Heat Pump Tariff Launch Helps Drive UK Carbon Reduction
First Tariff for Heating Pumps in Autumn as Demand set to Double by 2025
The summer months are the time when boilers should be checked and serviced.
A boiler breaking down in the dead of winter can often be a nightmare.
But the days of fossil fuel central heating systems are numbered.
In as little as five years time, it could be mandatory to install a heating pump.
Around 12 million homes will also need to be retrofitted with a heat pump system.
The first ever tariff for heating pumps will be published in autumn 2020 by Good Energy, a British renewable electricity supplier.
The tariff claims to provide a cost-effective way to run a heat pump by offering cheaper unit rates at different times of day due to ‘surplus renewable generation or low demand on the grid’.
‘Sustainability’ improvements include installation of air source heat pumps
The move follows on from the government’ summer announcement of ‘Green Home Grants’ of up to £10,000 for households making ‘sustainability’ improvements, including the installation of air source heat pumps.
It is currently forecast that the number of heat pumps in the UK will double by 2025 but still fall short of the UK’s carbon emission target by 2050.
The government proposes to replace fossil fuel combustion heating when the currently extended Renewable Heat Incentive scheme closes in April 2022.
However, the drive to achieve the carbon reduction target is gathering significant momentum.
A new Heat Commission organised by the CBI alongside leading industry figures urges the Government to ban the installation of conventional gas boilers in homes from 2025.
The Committee on Climate Change has clearly stated that installing new low-carbon heating systems from 2035 is the “most cost-effective” way to meet carbon targets.
Air source heating pumps – two main types
There are different types of heating pumps which can generate heat from several sources, such as Air, Ground or Water.
These types of pumps operate by increasing a low temperature input or heat source (e.g. air or ground) to a high temperature heat output (e.g. hot water for radiators) using electricity.
There are two main types of air source heating pumps:
Air-to-water heat pumps have become the most commonly preferred type in the UK.
They operate by absorbing heat from the air at low temperature, changed to a fluid.
The fluid passes through a compressor, which increases the temperature and is then transferred to the property’s heating and hot water supply circuit.
Air source heat pumps – nearly two thirds (60 per cent) of new installations
Heat pumps work more efficiently at a lower temperature than a standard boiler system, and able to generate heat when air temperatures are as low as -15°C.
They are also more suitable for underfloor heating systems or larger radiators, as heat is produced at lower temperatures over longer periods of time.
The switch to a heating pump alternative is gaining wider recognition and continues to make progress.
Quarterly air source heat pump installations hit 2,341 in the 3rd quarter of 2019.

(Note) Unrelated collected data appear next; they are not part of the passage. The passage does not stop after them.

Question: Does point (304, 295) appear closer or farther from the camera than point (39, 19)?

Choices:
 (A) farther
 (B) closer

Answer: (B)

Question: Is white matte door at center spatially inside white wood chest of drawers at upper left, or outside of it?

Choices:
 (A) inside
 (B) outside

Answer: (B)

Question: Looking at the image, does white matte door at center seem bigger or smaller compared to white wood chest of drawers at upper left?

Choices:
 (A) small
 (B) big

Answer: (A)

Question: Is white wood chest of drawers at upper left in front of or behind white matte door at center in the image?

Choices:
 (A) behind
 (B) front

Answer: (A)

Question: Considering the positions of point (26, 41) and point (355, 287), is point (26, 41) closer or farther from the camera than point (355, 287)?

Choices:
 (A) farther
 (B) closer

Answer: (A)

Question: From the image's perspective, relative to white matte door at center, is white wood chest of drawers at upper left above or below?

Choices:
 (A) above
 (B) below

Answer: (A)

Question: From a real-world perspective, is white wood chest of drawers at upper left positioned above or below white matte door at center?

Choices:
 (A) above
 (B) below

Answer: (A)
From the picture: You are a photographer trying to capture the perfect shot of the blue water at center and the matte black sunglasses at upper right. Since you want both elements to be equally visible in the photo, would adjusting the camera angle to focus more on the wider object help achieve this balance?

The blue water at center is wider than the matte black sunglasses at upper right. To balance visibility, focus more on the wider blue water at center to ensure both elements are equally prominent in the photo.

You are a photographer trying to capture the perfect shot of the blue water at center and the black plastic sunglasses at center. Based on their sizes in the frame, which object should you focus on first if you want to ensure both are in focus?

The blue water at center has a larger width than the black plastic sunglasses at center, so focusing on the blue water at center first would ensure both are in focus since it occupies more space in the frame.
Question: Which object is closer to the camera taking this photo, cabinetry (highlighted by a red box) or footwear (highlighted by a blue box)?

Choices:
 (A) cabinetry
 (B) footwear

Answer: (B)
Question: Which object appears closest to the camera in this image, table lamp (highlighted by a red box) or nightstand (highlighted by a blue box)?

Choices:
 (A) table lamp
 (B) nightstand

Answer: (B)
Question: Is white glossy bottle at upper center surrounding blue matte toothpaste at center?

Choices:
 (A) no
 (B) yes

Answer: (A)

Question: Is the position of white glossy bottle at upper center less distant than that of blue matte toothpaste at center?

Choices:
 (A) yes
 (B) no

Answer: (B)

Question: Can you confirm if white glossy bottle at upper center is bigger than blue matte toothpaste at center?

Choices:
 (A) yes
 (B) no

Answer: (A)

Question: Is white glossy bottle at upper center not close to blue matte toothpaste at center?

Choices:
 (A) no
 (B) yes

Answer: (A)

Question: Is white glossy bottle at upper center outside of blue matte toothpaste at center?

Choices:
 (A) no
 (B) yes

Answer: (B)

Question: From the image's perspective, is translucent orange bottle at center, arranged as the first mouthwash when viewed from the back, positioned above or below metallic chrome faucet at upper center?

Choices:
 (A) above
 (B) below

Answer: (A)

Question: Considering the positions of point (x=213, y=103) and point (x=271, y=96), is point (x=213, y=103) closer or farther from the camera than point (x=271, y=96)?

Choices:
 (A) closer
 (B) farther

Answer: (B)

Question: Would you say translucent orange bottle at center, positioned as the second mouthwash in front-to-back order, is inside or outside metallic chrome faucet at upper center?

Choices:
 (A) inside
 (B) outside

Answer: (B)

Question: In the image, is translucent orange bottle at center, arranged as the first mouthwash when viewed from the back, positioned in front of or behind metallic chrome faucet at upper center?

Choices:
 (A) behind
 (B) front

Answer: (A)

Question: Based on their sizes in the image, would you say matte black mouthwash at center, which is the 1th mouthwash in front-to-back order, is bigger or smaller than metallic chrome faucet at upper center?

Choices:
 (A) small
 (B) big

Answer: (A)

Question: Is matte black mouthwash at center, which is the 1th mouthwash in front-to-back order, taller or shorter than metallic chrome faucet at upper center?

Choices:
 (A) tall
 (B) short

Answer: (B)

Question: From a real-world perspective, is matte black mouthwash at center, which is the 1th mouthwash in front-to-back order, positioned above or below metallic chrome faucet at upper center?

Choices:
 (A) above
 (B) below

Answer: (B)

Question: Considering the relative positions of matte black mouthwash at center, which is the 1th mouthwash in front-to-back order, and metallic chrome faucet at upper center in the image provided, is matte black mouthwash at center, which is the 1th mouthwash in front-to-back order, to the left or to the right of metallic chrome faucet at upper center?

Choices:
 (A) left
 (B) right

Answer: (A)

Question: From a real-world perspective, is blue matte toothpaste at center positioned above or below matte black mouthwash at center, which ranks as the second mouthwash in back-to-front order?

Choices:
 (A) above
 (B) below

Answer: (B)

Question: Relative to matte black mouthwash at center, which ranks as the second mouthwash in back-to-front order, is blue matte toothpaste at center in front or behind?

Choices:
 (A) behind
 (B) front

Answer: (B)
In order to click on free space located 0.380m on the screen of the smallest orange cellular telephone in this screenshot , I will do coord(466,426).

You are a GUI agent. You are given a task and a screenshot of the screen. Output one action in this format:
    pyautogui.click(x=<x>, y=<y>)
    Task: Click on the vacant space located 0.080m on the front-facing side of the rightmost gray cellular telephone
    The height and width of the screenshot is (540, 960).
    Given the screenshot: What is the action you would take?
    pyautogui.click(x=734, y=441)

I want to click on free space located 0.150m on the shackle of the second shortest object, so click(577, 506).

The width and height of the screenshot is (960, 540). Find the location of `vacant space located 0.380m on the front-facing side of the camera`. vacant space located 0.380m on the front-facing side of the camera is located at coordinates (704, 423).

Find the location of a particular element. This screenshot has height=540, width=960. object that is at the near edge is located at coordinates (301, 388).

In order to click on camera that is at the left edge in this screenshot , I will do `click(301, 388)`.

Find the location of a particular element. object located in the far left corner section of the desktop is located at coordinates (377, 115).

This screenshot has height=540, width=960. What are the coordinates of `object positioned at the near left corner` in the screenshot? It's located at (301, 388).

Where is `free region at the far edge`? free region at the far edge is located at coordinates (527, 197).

The previous three months saw a record 2,250 new installations.
Under The Domestic Renewable Heat Incentive (Domestic RHI), a total of 8,192 new air source heat pump were installed October 2018 to September 2019 – more than double (57 per cent) over the previous 12 months.
Air source heat pumps now account for nearly two thirds (60 per cent) of new installations since the start of the scheme.
Nevertheless, more than four in five of all homes (83 per cent) in the UK today are heated by gas with individual gas boilers.
So there’s still a significant challenge to meeting national targets in the decade at least.
A correctly specified, installed and maintained heat pump is designed to be highly energy and cost efficient.
As sourcing from renewables increases, the electricity used by heat pumps will also become low carbon, and helping to cut emissions and meet legally binding national targets.